What is a deadlock in a database?

In general, deadlock means that two or more entities are blocking some sources, and none of them is able to finish, because they are blocking sources in a cyclic way.

One example: Let's say I have table A and table B, I need to do some update in A and then B and I decide to lock both of them at the moment of usage (this is really stupid behaviour, but it serves it's purpose now). At the same moment, someone else does the same thing in opposite order - locks B first, then locks A.

Chronologically, this happens:

proc1: Lock A

proc2: Lock B

proc1: Lock B - starts waiting until proc2 releases B

proc2: Lock A - starts waiting until proc1 releases A

Neither of them will ever finish. That's a deadlock. In practice this usually results in timeout errors since it is not desired to have any query hanging forever, and the underlying system (e.g. the database) will kill queries that don't finish in time.

One real world example of a deadlock is when you lock your house keys in your car, and your car keys in your house.


What is a deadlock

A deadlock happens when two concurrent transactions cannot make progress because each one waits for the other to release a lock, as illustrated in the following diagram.

Deadlock

Because both transactions are in the lock acquisition phase, neither one releases a lock prior to acquiring the next one.

Recovering from a deadlock situation

If you're using a Concurrency Control algorithm that relies on locks, then there is always the risk of running in a deadlock situation. Deadlocks can occur in any concurrency environment, not just in a database system.

For instance, a multithreading program can deadlock if two or more threads are waiting on locks that were previously acquired so that no thread can make any progress.
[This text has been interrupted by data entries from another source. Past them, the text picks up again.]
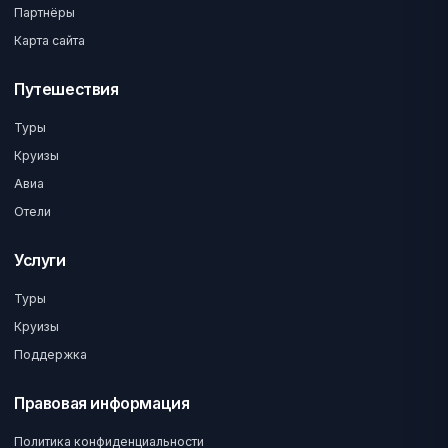
Партнёры
Карта сайта
Путешествия
Туры
Круизы
Авиа
Отели
Услуги
Туры
Круизы
Поддержка
Правовая информация
Политика конфиденциальности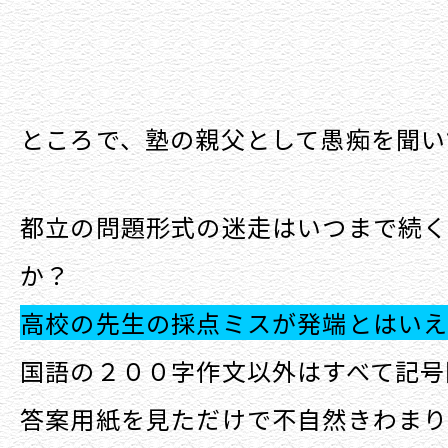
ところで、塾の親父として愚痴を聞い
都立の問題形式の迷走はいつまで続
か？
高校の先生の採点ミスが発端とはい
国語の２００字作文以外はすべて記号
答案用紙を見ただけで不自然きわまり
If this happens in a Java application, the JVM cannot just force a Thread to stop its execution and release its locks.

Even if the Thread class exposes a stop method, that method has been deprecated since Java 1.1 because it can cause objects to be left in an inconsistent state after a thread is stopped. Instead, Java defines an interrupt method, which acts as a hint as a thread that gets interrupted can simply ignore the interruption and continue its execution.

For this reason, a Java application cannot recover from a deadlock situation, and it is the responsibility of the application developer to order the lock acquisition requests in such a way that deadlocks can never occur.
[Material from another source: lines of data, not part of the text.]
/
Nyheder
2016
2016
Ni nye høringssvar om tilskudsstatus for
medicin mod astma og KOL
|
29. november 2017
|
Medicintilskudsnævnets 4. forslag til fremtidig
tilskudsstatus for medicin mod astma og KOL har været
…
However, a database system cannot enforce a given lock acquisition order since it's impossible to foresee what other locks a certain transaction will want to acquire further. Preserving the lock order becomes the responsibility of the data access layer, and the database can only assist in recovering from a deadlock situation.

The database engine runs a separate process that scans the current conflict graph for lock-wait cycles (which are caused by deadlocks). When a cycle is detected, the database engine picks one transaction and aborts it, causing its locks to be released, so that the other transaction can make progress.
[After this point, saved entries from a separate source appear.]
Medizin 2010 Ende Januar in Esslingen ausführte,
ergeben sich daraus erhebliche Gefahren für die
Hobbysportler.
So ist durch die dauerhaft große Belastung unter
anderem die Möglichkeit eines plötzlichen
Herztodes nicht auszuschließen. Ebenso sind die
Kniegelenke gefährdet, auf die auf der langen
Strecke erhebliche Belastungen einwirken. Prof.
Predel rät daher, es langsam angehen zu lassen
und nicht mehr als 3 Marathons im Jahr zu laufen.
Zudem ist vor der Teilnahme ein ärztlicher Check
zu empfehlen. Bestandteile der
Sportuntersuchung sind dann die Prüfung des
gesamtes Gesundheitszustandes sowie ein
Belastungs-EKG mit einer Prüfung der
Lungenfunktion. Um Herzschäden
Unlike the JVM, a database transaction is designed as an atomic unit of work. Hence, a rollback leaves the database in a consistent state.

Deadlock priority

While the database chooses to rollback one of the two transactions being stuck, it's not always possible to predict which one will be rolled back. As a rule of thumb, the database might choose to roll back the transaction with a lower rollback cost.

Oracle

According to the Oracle documentation, the transaction that detected the deadlock is the one whose statement will be rolled back.

SQL Server

SQL Server allows you to control which transaction is more likely to be rolled back during a deadlock situation via the DEADLOCK_PRIORITY session variable.

The DEADLOCK_PRIORITY session can accept any integer between -10 and 10, or pre-defined values such as LOW (-5), NORMAL (0) or HIGH (5).

In case of a deadlock, the current transaction will roll back, unless the other transactions have a lower deadlock priority value. If both transactions have the same priority value, then SQL Server rolls back the transaction with the least rollback cost.

PostgreSQL

As explained in the documentation, PostgreSQL does not guarantee which transaction is to be rolled back.

MySQL

MySQL tries to roll back the transaction that modified the least number of records, as releasing fewer locks is less costly.